Tuesday, May 20, 2014
Block Time: The Rise & Fall of Great Powers
The Rise & Fall of Great Powers is the second novel by Tom Rachman. His first novel, The Imperfectionists: A Novel, was a New York Times bestseller and I enjoyed reading it very much. This book is organized in self-contained blocks of time that have an intricate but seamless structure. The time periods are related to three decades in the life of Tooly Zyberberg: childhood, young adulthood, and full personhood. The calendar anchors are 1988, 2000, and 2011, and the reader falls in love with the developing Tooly in the context of economic hardship, the Millennium, and social evolution.
Tooly's first two decades of life are periods of unique experience and learning that are guided by Paul, Sarah, Venn, and Humphrey. Paul is a globe-trotting computer consultant, an introvert who anxiously obeys rules and consistently anticipates social problems, largely avoiding people. Sarah travels the continents with money from an undisclosed source disregarding customs of behavior and engaging in eccentric self-indulgent behavior. Venn is a tough character always looking for an angle to use people to enhance his personal power and financial independence. Humphrey is an old impoverished curmudgeon who also travels, reveres books, plays chess, talks about his friends in books with a Russian accent, and relies on himself for freedom of thought and behavior. All four of these characters interact with Tooly on an intermittent and apparently random basis making it difficult for her to understand her place in the world. They seem to possess her for a time, then abandon her. Tooly's self-esteem is weak, her personal attractiveness is average, and her origins are mysterious leaving her puzzled by her own existence. She often feels like a window: she looks out and others look through her finding nothing of lasting interest. Even when she is presented with exciting opportunities, like Ryabovitch in Chekhov's The Kiss, Tooly feels she has no substance and is unworthy of loving attention.

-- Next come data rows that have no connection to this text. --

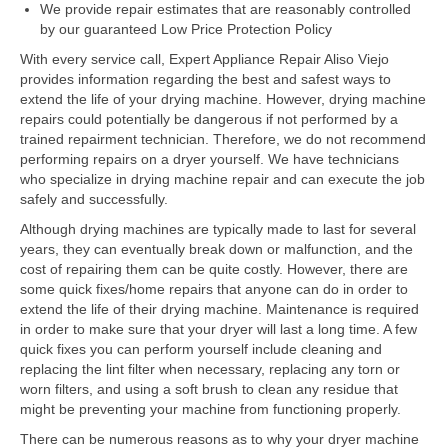
Samsung Repair
We provide repair estimates that are reasonably controlled
by our guaranteed Low Price Protection Policy
Sub Zero Repair
With every service call, Expert Appliance Repair Aliso Viejo
provides information regarding the best and safest ways to
Brands T-Z
extend the life of your drying machine. However, drying machine
repairs could potentially be dangerous if not performed by a
Thermador Repair
trained repairment technician. Therefore, we do not recommend
performing repairs on a dryer yourself. We have technicians
U-Line Repair
who specialize in drying machine repair and can execute the job
safely and successfully.
Viking Repair
Although drying machines are typically made to last for several
Whirlpool KitchenAid Repair
years, they can eventually break down or malfunction, and the
cost of repairing them can be quite costly. However, there are
Wolf Repair
some quick fixes/home repairs that anyone can do in order to
extend the life of their drying machine. Maintenance is required
in order to make sure that your dryer will last a long time. A few
Service Area
quick fixes you can perform yourself include cleaning and
replacing the lint filter when necessary, replacing any torn or
About Us
worn filters, and using a soft brush to clean any residue that
might be preventing your machine from functioning properly.
Blog
There can be numerous reasons as to why your dryer machine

Readers learn along with Tooly about her personality through the three time blocks in scenes that frequently jump from one period to the other. The novel's structure is puzzling at first, but the vignettes are well-written and complete in and of themselves. Gradually, Tooly's character takes shape and the scenes of her life become connected. We get a full picture of the girl, thankfully without the utterly boring causal descriptions of psychological influences inserted into many contemporary novels. Rachman has written a novel about a fully alive person that readers can enjoy and learn from as she makes her decisions in true, not pre-planned or predictable, existential freedom. I thoroughly enjoyed reading the novel and recommend it highly to anyone willing to go beyond the behavioral determinism that is the structure of many coming of age novels.